*** Opening ENTRIES PROVIDED ***

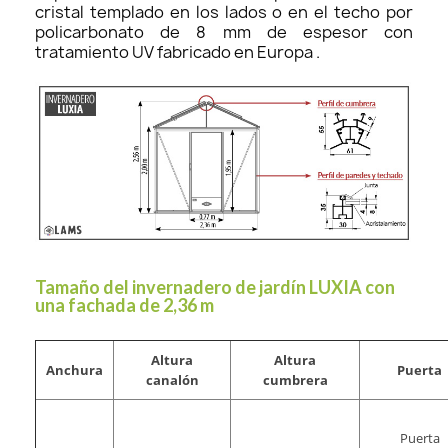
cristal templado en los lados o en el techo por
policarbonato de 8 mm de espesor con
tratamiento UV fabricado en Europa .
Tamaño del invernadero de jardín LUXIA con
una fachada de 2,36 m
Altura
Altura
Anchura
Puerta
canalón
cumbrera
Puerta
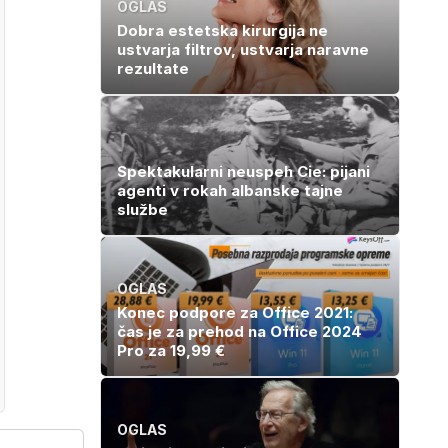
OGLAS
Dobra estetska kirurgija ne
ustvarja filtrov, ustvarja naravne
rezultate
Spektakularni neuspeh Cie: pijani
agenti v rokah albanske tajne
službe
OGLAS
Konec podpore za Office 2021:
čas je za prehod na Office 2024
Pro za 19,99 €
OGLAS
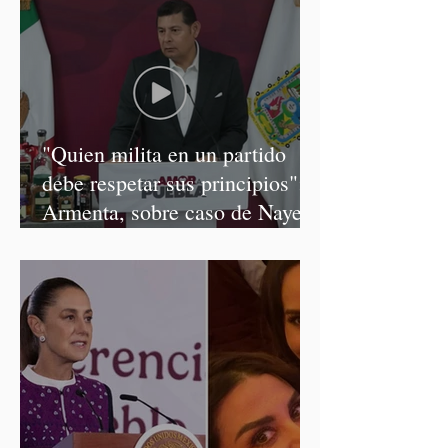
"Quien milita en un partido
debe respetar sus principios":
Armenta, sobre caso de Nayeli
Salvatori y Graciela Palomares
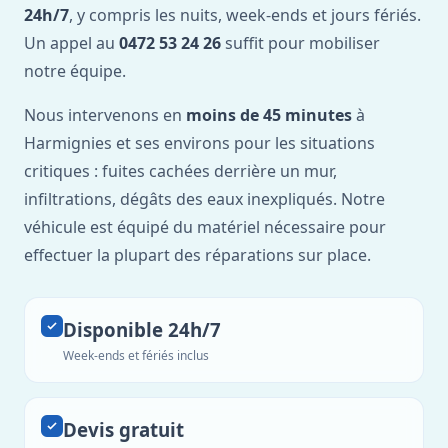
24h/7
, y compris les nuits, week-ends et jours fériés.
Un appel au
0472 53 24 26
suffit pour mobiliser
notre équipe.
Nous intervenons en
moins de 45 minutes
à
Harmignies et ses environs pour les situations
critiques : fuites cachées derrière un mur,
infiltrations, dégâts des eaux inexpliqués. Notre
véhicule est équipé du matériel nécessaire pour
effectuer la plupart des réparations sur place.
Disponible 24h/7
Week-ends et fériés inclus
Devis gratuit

*** Closing ENTRIES PROVIDED ***
*** Opening ENTRIES PROVIDED ***

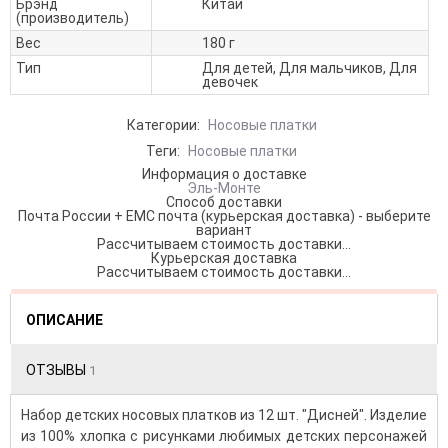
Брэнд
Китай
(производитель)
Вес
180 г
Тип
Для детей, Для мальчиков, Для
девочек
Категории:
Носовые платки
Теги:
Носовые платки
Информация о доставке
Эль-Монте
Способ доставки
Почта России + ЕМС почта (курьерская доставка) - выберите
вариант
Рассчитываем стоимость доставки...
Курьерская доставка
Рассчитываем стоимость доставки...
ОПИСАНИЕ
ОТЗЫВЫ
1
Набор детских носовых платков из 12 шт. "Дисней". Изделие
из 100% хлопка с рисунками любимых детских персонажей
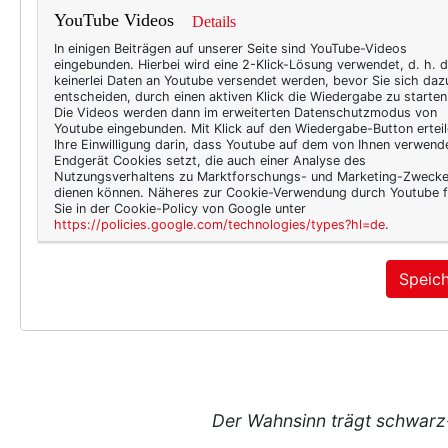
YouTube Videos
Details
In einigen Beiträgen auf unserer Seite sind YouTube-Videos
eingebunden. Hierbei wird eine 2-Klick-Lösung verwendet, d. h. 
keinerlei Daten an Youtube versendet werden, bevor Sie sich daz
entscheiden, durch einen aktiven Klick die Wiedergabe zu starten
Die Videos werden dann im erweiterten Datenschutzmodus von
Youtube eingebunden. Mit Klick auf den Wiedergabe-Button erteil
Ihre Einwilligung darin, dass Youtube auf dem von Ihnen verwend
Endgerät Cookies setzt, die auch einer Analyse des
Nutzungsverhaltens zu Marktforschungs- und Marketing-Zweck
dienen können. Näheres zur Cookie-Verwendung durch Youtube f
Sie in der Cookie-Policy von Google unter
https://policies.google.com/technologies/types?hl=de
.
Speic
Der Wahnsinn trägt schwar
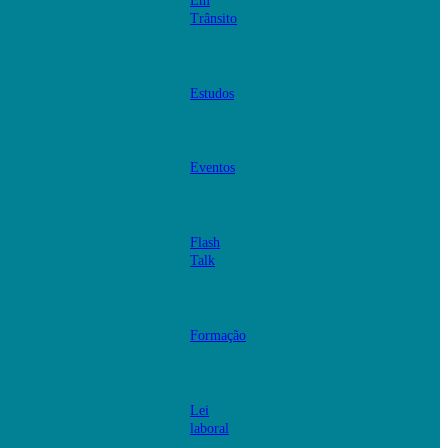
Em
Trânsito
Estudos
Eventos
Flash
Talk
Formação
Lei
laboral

*** Closing ENTRIES PROVIDED ***
*** Opening ENTRIES PROVIDED ***

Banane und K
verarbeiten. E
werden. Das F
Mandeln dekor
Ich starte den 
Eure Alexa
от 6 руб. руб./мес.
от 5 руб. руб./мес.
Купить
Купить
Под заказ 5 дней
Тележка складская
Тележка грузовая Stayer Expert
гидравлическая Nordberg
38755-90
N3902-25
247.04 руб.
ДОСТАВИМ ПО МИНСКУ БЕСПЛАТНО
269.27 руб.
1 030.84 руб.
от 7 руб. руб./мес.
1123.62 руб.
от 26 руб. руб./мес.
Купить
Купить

*** Closing ENTRIES PROVIDED ***

● **BRIEF**
Give back exactly the lines of the listing above that run from the line with "et jours fériés." to the line with "Devis gratuit", inclusive.

● **OUTPUT OF THE EXERCISE**
, y compris les nuits, week-ends et jours fériés.
Un appel au
0472 53 24 26
suffit pour mobiliser
notre équipe.
Nous intervenons en
moins de 45 minutes
à
Harmignies et ses environs pour les situations
critiques : fuites cachées derrière un mur,
infiltrations, dégâts des eaux inexpliqués. Notre
véhicule est équipé du matériel nécessaire pour
effectuer la plupart des réparations sur place.
Disponible 24h/7
Week-ends et fériés inclus
Devis gratuit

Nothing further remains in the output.